Sir Thomas Stamford Raffles is a historical figure who stands among the likes of Captain Cook and Christopher Columbus—a man in possession of ships who turns up in places, generally tropical in climate, and sows seeds. These seeds are of a peculiar variety: seeds of modernity, painstakingly bred in Europe, containing the ideas, beliefs and philosophies that will germinate and blossom into the world as we know it today. Raffles is still perched atop his pedestal in Empress Place, so dapper, dressed in boots and coattails, not a drop of sweat, his name still ringing with prestige in the hallways, whatever hallways those may be—Raffles Hotel, Raffles Institution, Raffles Boulevard.
I have never been too sure what to make of this Raffles founder character—me, bootless, perspiring, not-British. 2019 marks the Singapore Bicentennial—the big celebration for when Raffles’ seed-laden ship sailed up to Singapore’s shores and the sowing began. I realise it is also the big celebration for when colonisation started.
How should the colonial period be remembered?
It seems a little odd, doesn’t it, when one thinks about it: celebrating being colonised? Is that how things are supposed to work? The signing of the Pangkor Treaty in Malaysia, so similar to Raffles’ achievement, is generally seen as an embarrassing capitulation. The Dutch VOC get no such festivities in Indonesia, neither Magellan in the Philippines. Isn’t colonisation supposed to come at great costs, human and ecological: forced labour, slavery, the destruction of indigenous worldviews and patterns of life, animals driven to extinction, irreparable habitat loss?
“But colonisation brought something else. A power. An ability to organise land, people and natural resources in the most efficient manner for the extraction of economic wealth.”

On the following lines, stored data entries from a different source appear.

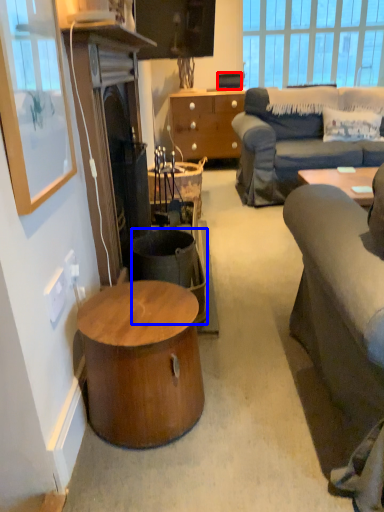 Question: Which object appears farthest to the camera in this image, speaker (highlighted by a red box) or trash bin/can (highlighted by a blue box)?

Choices:
 (A) speaker
 (B) trash bin/can

Answer: (A) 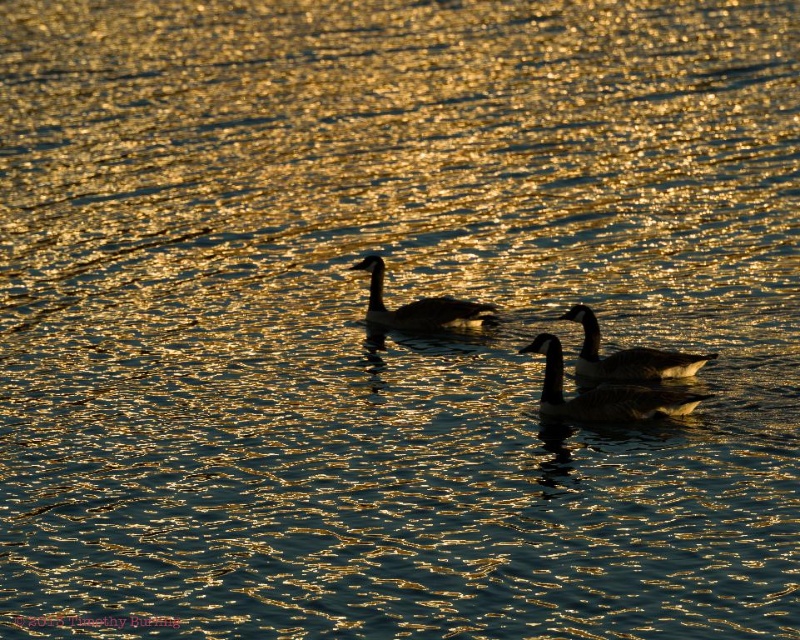 Between point (680, 355) and point (366, 268), which one is positioned behind?

Point (366, 268)

Does point (664, 369) lie behind point (448, 301)?

No, it is in front of (448, 301).

At what (x,y) coordinates should I click in order to perform the action: click on dark brown feathers at center. Please return your answer as a coordinate pair (x, y). Looking at the image, I should click on (628, 356).

Can you confirm if dark gray feathers at center is shorter than dark brown feathers at center?

No, dark gray feathers at center is not shorter than dark brown feathers at center.

Which is in front, point (658, 397) or point (616, 368)?

Point (658, 397)

Locate an element on the screen. This screenshot has height=640, width=800. dark gray feathers at center is located at coordinates (604, 394).

Does dark gray feathers at center appear on the right side of silhouette glossy duck at center?

Indeed, dark gray feathers at center is positioned on the right side of silhouette glossy duck at center.

This screenshot has height=640, width=800. I want to click on dark gray feathers at center, so click(x=604, y=394).

Locate an element on the screen. dark gray feathers at center is located at coordinates (604, 394). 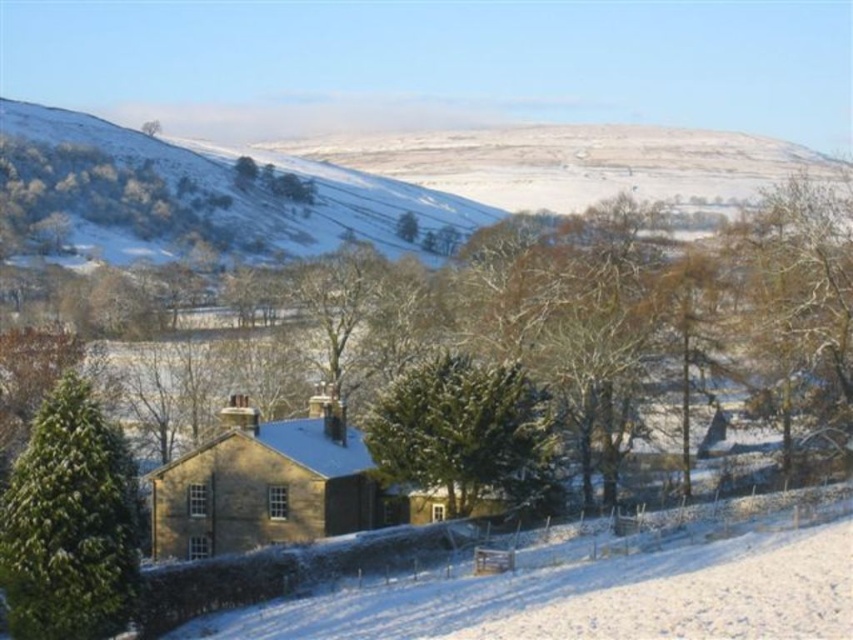 Consider the image. You are a delivery drone with a maximum flight range of 150 feet. You need to deliver a package from the snowy grassland at upper left to the green textured evergreen at center. Can you complete the delivery without recharging?

The snowy grassland at upper left and green textured evergreen at center are 159.41 feet apart from each other. Since the distance exceeds the drone maximum flight range of 150 feet, the drone cannot complete the delivery without recharging. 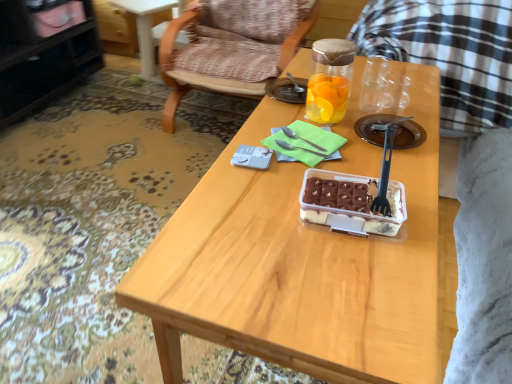 The image size is (512, 384). Identify the location of free location to the right of translucent plastic container at center. (422, 206).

But colonisation brought something else. A power. An ability to organise land, people and natural resources in the most efficient manner for the extraction of economic wealth. From what I gather, Raffles was something of a genius in this respect. It was he who first envisioned a thrumming hub for international trade; he who drew up the straight line streets and right-angle intersections, flanked by those clever, shaded five-foot walkways; he who pencilled in the pockets of salubrious green spaces; he who decreed where the different groups on the island would live and how their lives would be regulated. He was the first to understand the importance of having a farsighted economic growth plan, and the even greater importance of getting everyone to stick to it. In many ways, he brought the perfect seeds for growing into present-day Singapore, tigers and orang laut notwithstanding.
So what now?
I do wonder how much longer these colonial horticultural practices can continue to bear fruit. How far can Raffles’ methods be taken? What effect does setting economic growth and efficiency as the organising principle of society have on individual people? Does thinking about societal well-being in this way mean that we are, in effect, setting economic gain as the central purpose of people’s lives, as the main cause of human happiness? It is hard to see how it could be otherwise. And can all people really flourish in some version of Raffles’ international emporium of the east? They didn’t then, except maybe for a fortunate few—the Tan Tock Sengs and the Narayana Pillays, so why would they now?
I suppose, I wonder if the progress of a people can be charted in some other way. As crucial as economic life may be, should it not be just one aspect of a much larger and perhaps even more important set of human/moral planning norms and concerns?